The most important method for CV is Splitter.from_rolling, which deploys a simple while-loop that appends splits until any split exceeds the right bound of the index. If the last split has the length less than the one requested, it gets discarded, such that there is usually some unused space at the end of the backtesting period.

But the most interesting question is: where do we place the next split? By default, if there's only one set, the next split is placed right after the previous one. If there are multiple sets though, the next split is placed right after the first (IS) range in the previous split, such that IS ranges never overlap across splits. And of course, we can control the offset behavior using offset_anchor_set (which range in the previous split acts as an anchor?), offset_anchor (left or right bound of that range acts as an anchor?), offset (positive/negative distance from anchor), and offset_space (see RelRange).

>>> vbt.Splitter.from_rolling(
...     data.index,
...     length=360,  # (1)!
... ).plot().show()
  1. Length can a number of bars (int), a percentage (float such as 0.1 for 10% of the entire period) and a duration (string such as"360 days" or any timedelta-like object)

>>> vbt.Splitter.from_rolling(
...     data.index, 
...     length=360,
...     offset=90  # (1)!
... ).plot().show()
  1. Similarly to a length, an offset can also be a percentage (but relative to offset_space) and a duration

>>> vbt.Splitter.from_rolling(
...     data.index, 
...     length=360,
...     offset=-0.5  # (1)!
... ).plot().show()
  1. In contrast to a length, an offset can also be negative (also duration, for example "-180 days"). Since offset_space defaults to the length of the previous split or anchor range, this will move the next window to the left by 50% of the previous window's length.

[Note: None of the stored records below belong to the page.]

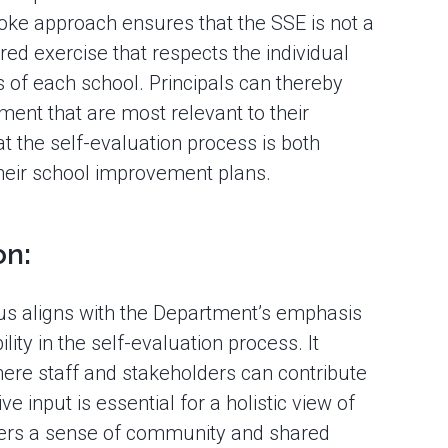
oke approach ensures that the SSE is not a
ored exercise that respects the individual
ls of each school. Principals can thereby
ment that are most relevant to their
t the self-evaluation process is both
their school improvement plans.
on:
cus aligns with the Department’s emphasis
lity in the self-evaluation process. It
where staff and stakeholders can contribute
ve input is essential for a holistic view of
ters a sense of community and shared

>>> vbt.Splitter.from_rolling(
...     data.index, 
...     length=360,
...     split=0.5  # (1)!
... ).plot().show()
  1. Split instruction passed to Splitter.split_range to split each window. Here, allocate 50% for the first range and the remaining space for the second.

>>> vbt.Splitter.from_rolling(
...     data.index,
...     length=360,
...     split=0.5,
...     offset_anchor_set=None  # (1)!
... ).plot().show()
  1. Use the entire previous split (set_0 + set_1) as an anchor. Otherwise, it would use only the first range in that split (set_0).

Another popular approach is by dividing the entire period into n equally-spaced, potentially-overlapping windows, which is implemented by Splitter.from_n_rolling. If the length of the window is None (i.e., not provided), it simply calls Splitter.from_rolling with the length set to len(index) // n. Note that in contrast to the previous method, this one doesn't allow us to control the offset.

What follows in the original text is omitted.